Why don’t we train the way we learn?
  • sales
  • Blog post

Why don’t we train the way we learn?

From an evolutionary standpoint, learning is a critical function, on par with running faster or sharper teeth. It starts at birth and happens every minute of every day. It’s as natural as breathing.

So why, then, is teaching so hard?

I would suggest that it’s because traditional teaching methods are profoundly misaligned with how we learn.

Learning research is demonstrating an increasingly clear picture of how we learn. In the real world — not in the classroom — the way we learn is:

  • Heuristic — we use approximations and rules of thumb to figure out what to do.
  • Inductive — we don’t learn from the top down; we start with bits of knowledge and slowly assemble them into a big picture.
  • Incomplete — we don’t learn everything there is to know about a subject; we learn what we need to know and forget the rest.
  • Embedded in daily experience. Learning comes at us from all directions, in no particular order, driven by whatever is happening to us at any given moment.

But traditional teaching is the opposite: It’s logical, deductive, comprehensive and disconnected. We go into a classroom, or log on to an LMS, which tells us, “Okay, the real world is on hold; learning has begun. We’ve got a lot to cover, so let’s start at the beginning…”
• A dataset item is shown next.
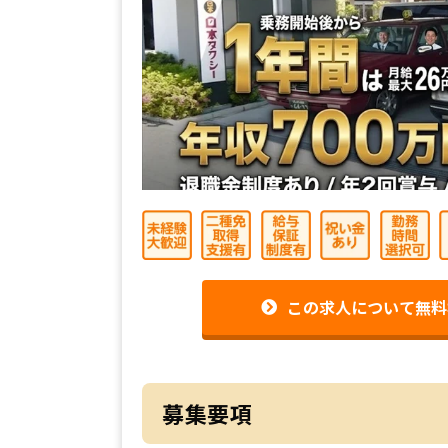
この求人について無料
募集要項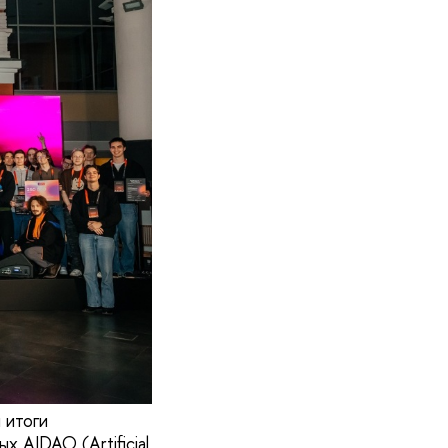
 итоги
 AIDAO (Artificial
So here’s the question for teachers (including sales trainers): How can we bring teaching methods into alignment with how we’re built to learn?

For example, how can we embed learning into the learner’s daily experience? Are we willing to be incomplete? To offer learning in small, disconnected bits and trust the learner to assemble them into the bigger picture without our help? Can we build teaching around useful rules of thumb that don’t always yield the right answer, but are “good enough”?

If you’re trying to imagine what this kind of learning might look like, think about how kids acquire a second language. In school, we teach language using a logical and complete approach. We start with vocabulary and grammar; start to practice simple sentences and gradually build up to more complex conversations. You can teach a foreign language that way, but it’s not especially effective.

The other way to learn a language is through immersion. Throw a kid into a foreign culture and they start picking up a little bit here, a little bit there. They figure out the rules of grammar — perhaps not perfectly, but well enough to be understood. Slowly — often painfully — they put it all together. Perhaps most important, they learn without being taught. The environment — not a lesson plan — tells them what they need to learn next.

So what if we could deliver sales training using a similar model? What if we could design it to be heuristic, inductive, incomplete and embedded in daily experience?